In the last several decades we have seen a global rise in IBD, but as of late more in the older adult population. A study of Medicare beneficiaries showed this steady rise increasing annually at 3.4% for Crohn’s disease and 2.8% in Ulcerative colitis. However, the largest rise in IBD was seen in the elderly African American community with a 5% increase in Crohn’s disease and a 3.5% increase in Ulcerative colitis. Other older population groups saw a sharp rise as well with Hispanic increase at 3.2% and 2.5% respectively. Another alarming increase came from the American Indian/Alaska Native population with 5% increase and 1.5% respectively.
With this steady rise of IBD patients across the world, researchers are posed to ask what is causing this, and how might it affect treatment? Xu and their colleagues, that did this study in particular, cited “Living in urban areas, especially during early life, might be associated with risk for IBD through effects on the microbiome by factors such as pollution, diet, or lifestyle,” This suggests that the prevalence of certain bacteria may assist in the development of IBD. Modern diets, especially in urban areas, consist of more prepackaged and fast food as oftentimes, that is all that is available. I believe this speaks loudly on so many issues, not just gut health. We have got to work harder as a country to provide access to affordable whole and natural foods as this affects not only growth and development, but overall adult health.
Xu and their team also cited “The potential rapid increase of disease prevalence in certain racial and ethnic minority groups indicates the need for tailored disease management strategies in these populations, because hospitalization and mortality rates were higher among non-Hispanic Black patients than they were among non-Hispanic White patients.” They also noted that these minority group patients” Were more likely to have severe disease activity and were less likely to maintain medical therapy for IBD or to undergo surgery.” This is greatly due to lack of access to hospital or professional medical care in urban areas, in addition to ever rising medication costs and astronomically priced insurance premiums.
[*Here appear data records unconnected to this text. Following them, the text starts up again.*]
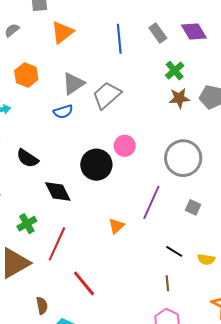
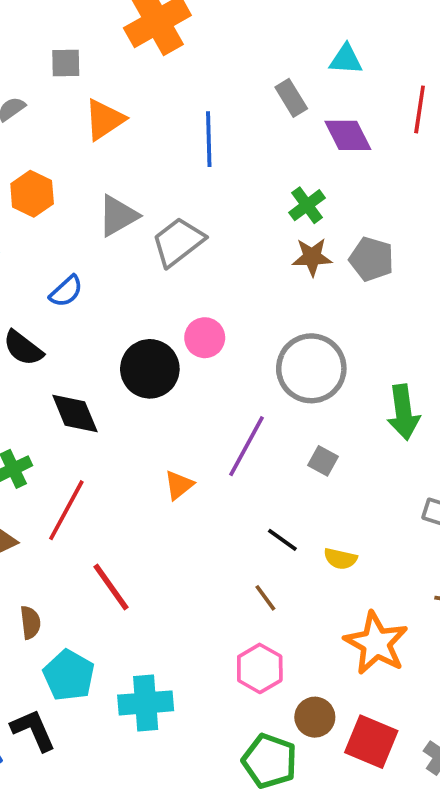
gray rectangle: (158, 33) -> (291, 98), moved
blue semicircle: (63, 112) -> (66, 291), moved, turned -30
brown line: (167, 283) -> (265, 598), turned -35

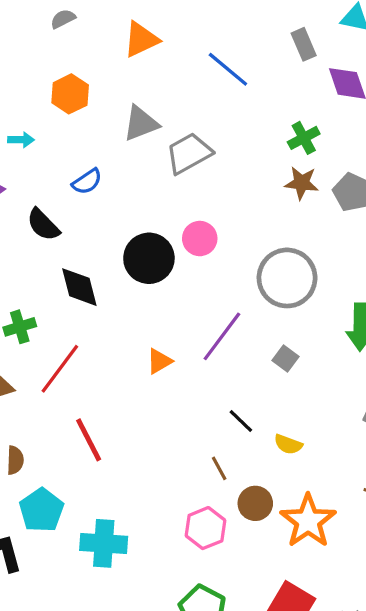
blue line: (209, 139) -> (228, 69), turned -57
brown circle: (315, 717) -> (255, 503), moved

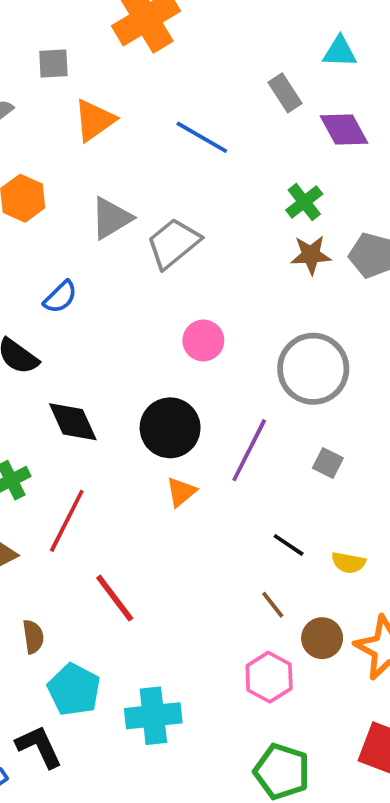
black circle: (149, 258) -> (170, 428), moved

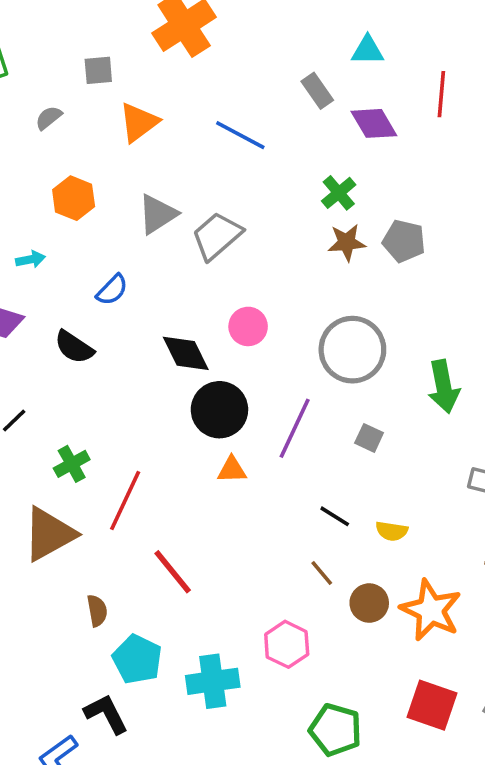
black diamond: (73, 422) -> (186, 353), moved
orange triangle: (181, 492) -> (232, 470), turned 40
pink hexagon: (269, 677) -> (287, 644), moved

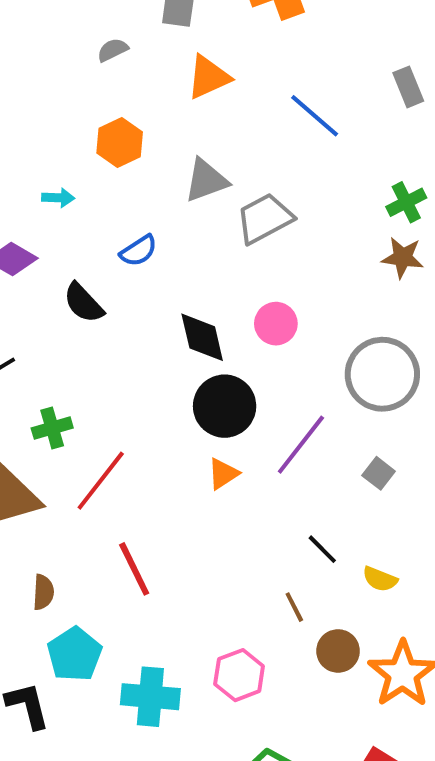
orange triangle: (232, 470) -> (223, 474), turned -44

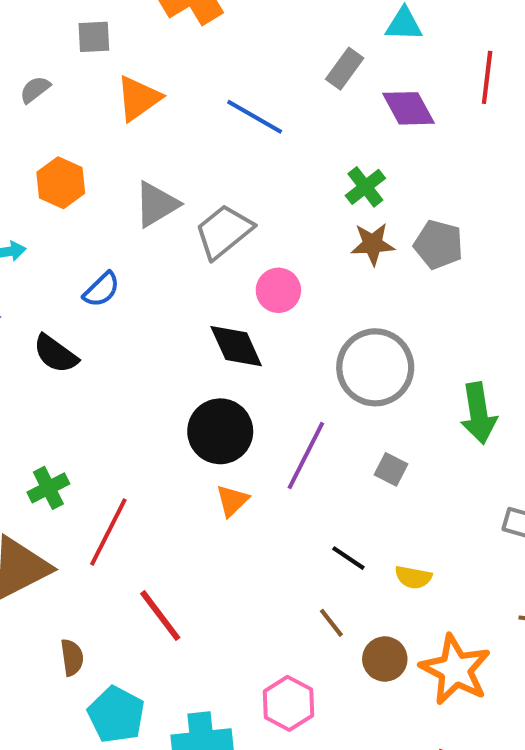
gray rectangle: (408, 87) -> (345, 69), turned 69
pink circle: (276, 324) -> (278, 290), moved
black diamond: (202, 337) -> (236, 346), moved

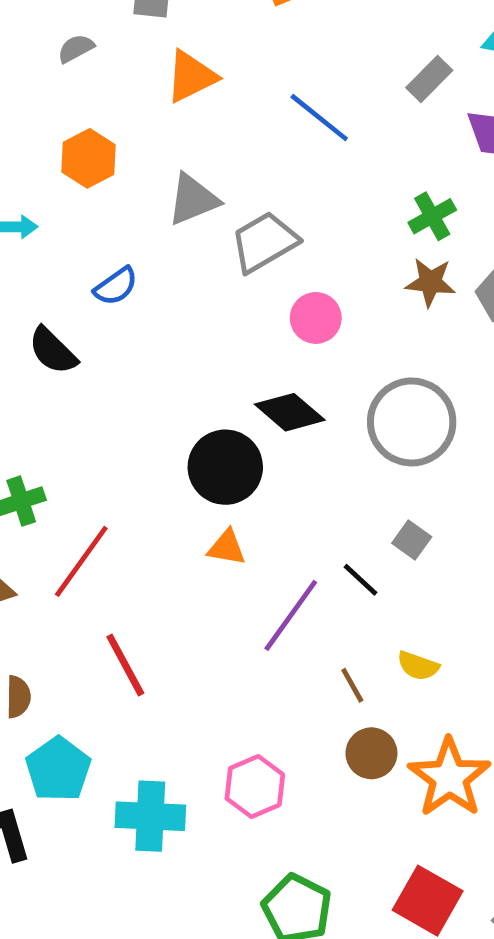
black diamond: (236, 346) -> (290, 412), moved, turned -34
purple line: (306, 455) -> (291, 615), moved
orange triangle: (232, 501) -> (227, 548), turned 45
black line: (348, 558) -> (360, 580), moved
brown line: (331, 623) -> (352, 685), moved

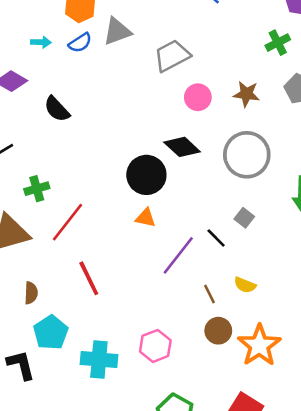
gray triangle: (193, 199) -> (117, 31), moved
green cross: (432, 216) -> (278, 43), moved
brown star: (430, 282) -> (246, 94), moved
blue semicircle: (116, 286) -> (80, 43), moved

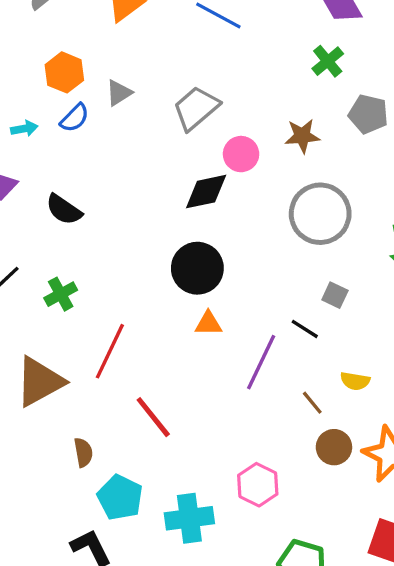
gray triangle: (117, 31) -> (119, 93), size x0.7
black diamond: (182, 147) -> (206, 192), moved, turned -42
green cross: (37, 189) -> (61, 294), moved

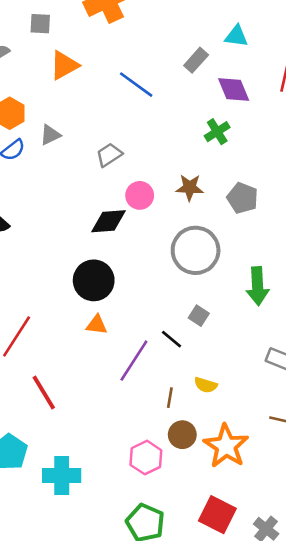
gray trapezoid: (196, 108) -> (109, 155), size x0.7
gray pentagon: (368, 114) -> (242, 198), moved
brown line: (312, 403) -> (170, 398), turned 42
pink hexagon: (258, 485) -> (146, 458), moved

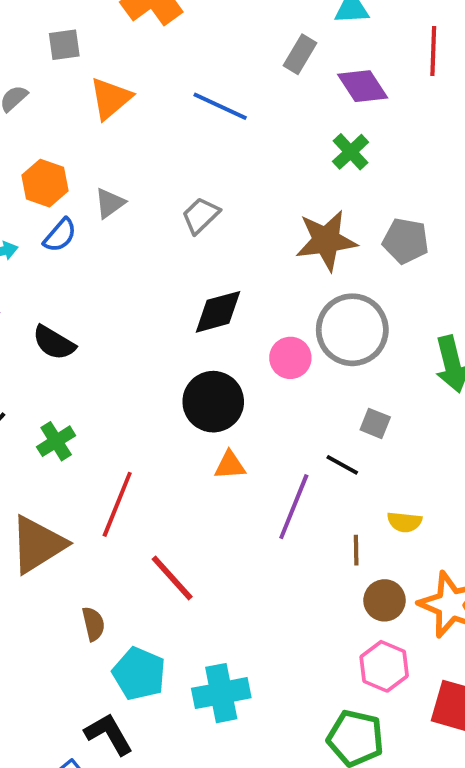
brown star: (190, 188) -> (326, 240), size x1.5
pink circle: (140, 195) -> (290, 358), moved
pink hexagon: (146, 458) -> (384, 666), moved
This in addition to quality food access is a burning need in this country.
As you may know, IBD usually peaks in young adulthood, myself included in this demographic. However as more older adults have been diagnosed with IBD, up to 15% of all new IBD cases are those aged 60 and older. To put this into perspective, in 1990 3.7 million people had IBD worldwide. Fast forward to 2017 and 6.7 million people had IBD. Now think about 15% of 6.7 million people. I’ll save you the math, that’s 1,005,000 million people! While the highest rates overall for IBD are seen in white individuals, this rising in other population groups is alarming as a whole. Xu and the team also found in their research that in older adults’ women were more likely to develop IBD than men at 0.43% vs 0.36% for Crohn’s disease; and 0.68% vs 0.61% for ulcerative colitis.
Having IBD myself, I am always wanting to educate and bring awareness to people about these diseases. I think now more than ever, with this sharp rise in IBD in the older population, we need to offer education and support. It is also imperative that we reach minority groups and urban areas. If you know the signs and symptoms of what is actually going on, this may help those less likely to seek medical treatment actually seek it. Programs like Medicare and Medicaid can also help with treatment costs, so this older population with IBD doesn’t have to choose between medication and basic needs like food. I hope to see more education as well as access to whole foods and healthcare not only in the older population, but our country as a whole. This study could open up solutions for more education and care in our older adult community. Fellow IBD warriors, keep sharing your stories and educating one person at a time. You never know how your experience could help others!